→ **ACTIVITY**
Out of the listing below, copy every line that carries the string "与此同时".
__________
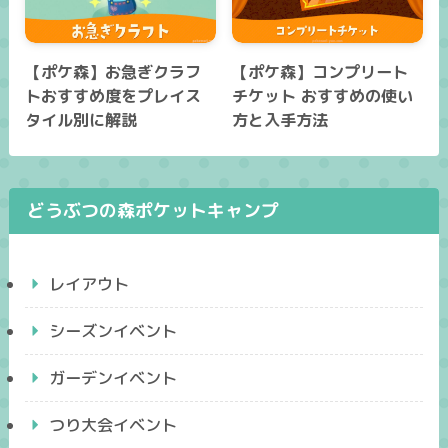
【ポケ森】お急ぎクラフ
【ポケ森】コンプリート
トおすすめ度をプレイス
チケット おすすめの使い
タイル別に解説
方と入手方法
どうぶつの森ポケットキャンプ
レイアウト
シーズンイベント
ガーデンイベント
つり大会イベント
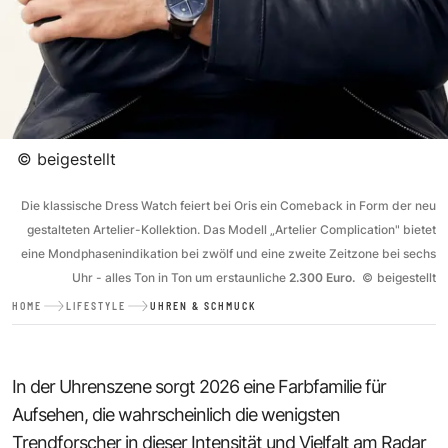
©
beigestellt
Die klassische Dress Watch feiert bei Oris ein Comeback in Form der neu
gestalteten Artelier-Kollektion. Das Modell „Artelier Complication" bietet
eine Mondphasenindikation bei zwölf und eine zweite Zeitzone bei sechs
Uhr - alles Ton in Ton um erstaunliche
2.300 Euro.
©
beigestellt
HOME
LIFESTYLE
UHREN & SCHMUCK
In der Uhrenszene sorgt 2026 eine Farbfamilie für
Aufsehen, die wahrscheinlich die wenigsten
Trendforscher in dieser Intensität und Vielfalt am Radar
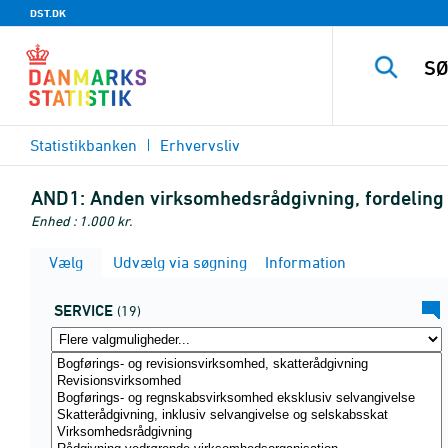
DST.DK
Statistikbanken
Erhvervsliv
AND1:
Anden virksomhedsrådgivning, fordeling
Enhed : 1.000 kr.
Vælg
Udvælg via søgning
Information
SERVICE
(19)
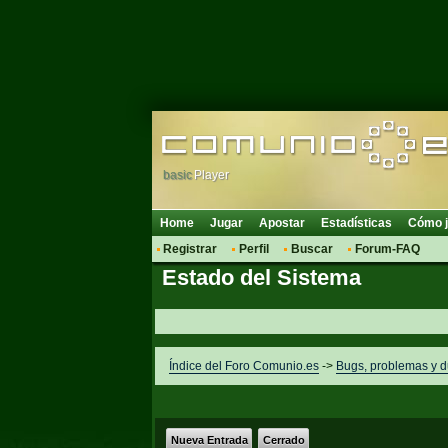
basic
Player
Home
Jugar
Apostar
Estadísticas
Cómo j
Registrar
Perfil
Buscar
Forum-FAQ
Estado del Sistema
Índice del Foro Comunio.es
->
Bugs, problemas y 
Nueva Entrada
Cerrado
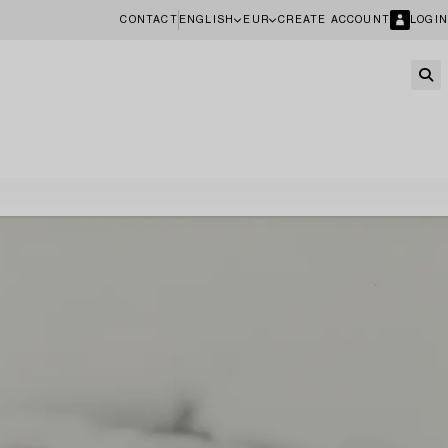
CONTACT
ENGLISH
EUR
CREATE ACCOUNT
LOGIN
__________
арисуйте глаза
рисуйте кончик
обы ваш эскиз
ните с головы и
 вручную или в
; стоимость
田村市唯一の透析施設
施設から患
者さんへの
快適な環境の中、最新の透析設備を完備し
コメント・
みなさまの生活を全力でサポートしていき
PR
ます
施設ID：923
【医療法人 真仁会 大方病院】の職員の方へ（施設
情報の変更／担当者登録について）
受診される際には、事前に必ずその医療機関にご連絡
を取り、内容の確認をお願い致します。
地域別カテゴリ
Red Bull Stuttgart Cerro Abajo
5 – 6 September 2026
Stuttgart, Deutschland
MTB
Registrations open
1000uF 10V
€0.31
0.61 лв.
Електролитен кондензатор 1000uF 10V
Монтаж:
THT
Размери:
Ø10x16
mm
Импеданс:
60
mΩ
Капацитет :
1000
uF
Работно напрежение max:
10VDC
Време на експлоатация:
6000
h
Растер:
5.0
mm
__________
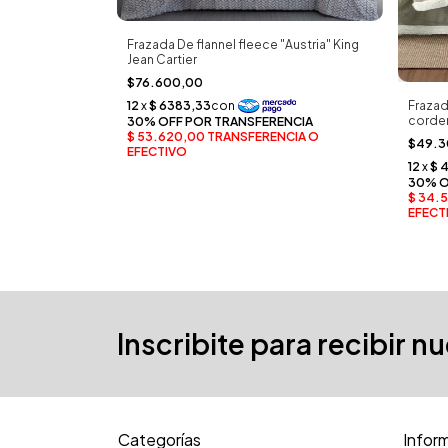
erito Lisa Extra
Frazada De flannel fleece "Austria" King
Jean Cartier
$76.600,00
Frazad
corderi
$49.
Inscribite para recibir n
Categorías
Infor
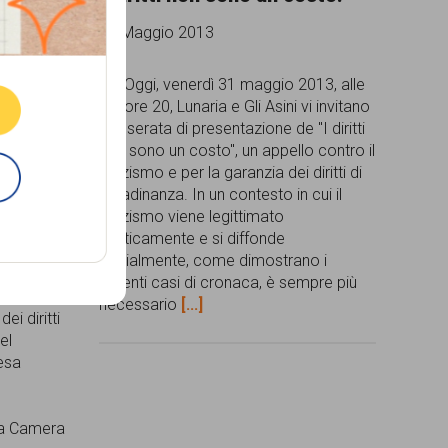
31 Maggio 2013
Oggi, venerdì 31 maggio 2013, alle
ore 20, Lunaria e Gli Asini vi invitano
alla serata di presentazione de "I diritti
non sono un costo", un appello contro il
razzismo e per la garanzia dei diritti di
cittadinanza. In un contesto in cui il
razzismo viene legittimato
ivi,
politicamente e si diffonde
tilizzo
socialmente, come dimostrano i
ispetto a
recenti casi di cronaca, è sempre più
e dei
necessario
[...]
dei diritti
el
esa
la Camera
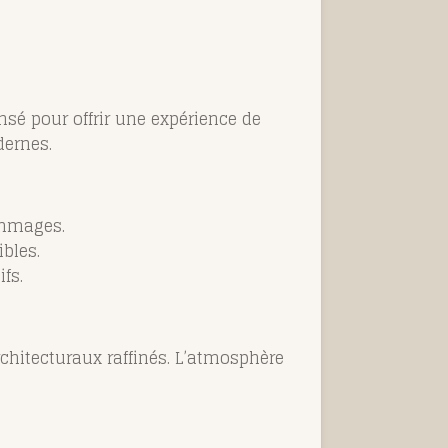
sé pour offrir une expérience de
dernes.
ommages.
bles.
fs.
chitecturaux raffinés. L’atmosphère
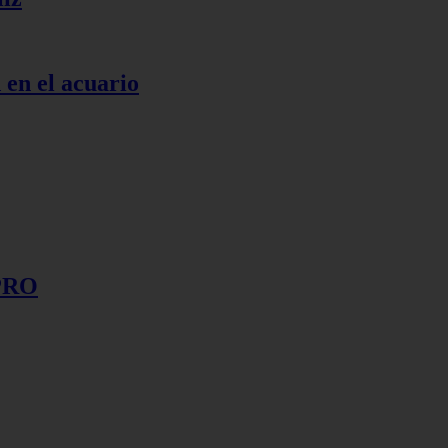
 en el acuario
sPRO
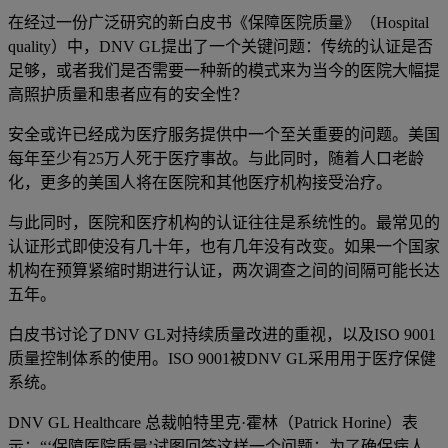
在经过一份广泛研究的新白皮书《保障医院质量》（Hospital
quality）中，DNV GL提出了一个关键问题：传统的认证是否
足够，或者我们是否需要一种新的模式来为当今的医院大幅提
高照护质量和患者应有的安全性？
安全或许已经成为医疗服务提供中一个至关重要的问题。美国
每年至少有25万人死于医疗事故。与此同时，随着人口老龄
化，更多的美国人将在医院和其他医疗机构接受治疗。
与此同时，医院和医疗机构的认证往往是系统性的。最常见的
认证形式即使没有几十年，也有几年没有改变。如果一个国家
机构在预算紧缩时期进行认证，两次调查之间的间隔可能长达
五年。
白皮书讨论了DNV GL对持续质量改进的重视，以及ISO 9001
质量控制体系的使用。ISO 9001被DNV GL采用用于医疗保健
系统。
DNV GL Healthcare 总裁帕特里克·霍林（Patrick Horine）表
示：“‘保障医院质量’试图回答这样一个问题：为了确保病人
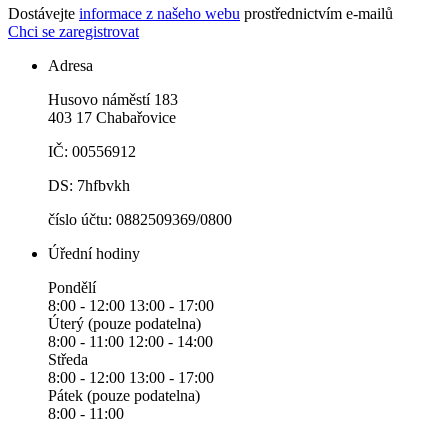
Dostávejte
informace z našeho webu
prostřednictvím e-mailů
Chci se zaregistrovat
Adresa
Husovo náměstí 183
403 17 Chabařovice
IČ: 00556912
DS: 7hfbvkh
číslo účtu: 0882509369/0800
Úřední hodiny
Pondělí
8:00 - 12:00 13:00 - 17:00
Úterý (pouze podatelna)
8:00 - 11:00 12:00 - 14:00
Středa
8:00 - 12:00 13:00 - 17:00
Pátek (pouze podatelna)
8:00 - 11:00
__________
→ **PROBLEM SOLUTION**
每年至少有25万人死于医疗事故。与此同时，随着人口老龄
与此同时，医院和医疗机构的认证往往是系统性的。最常见的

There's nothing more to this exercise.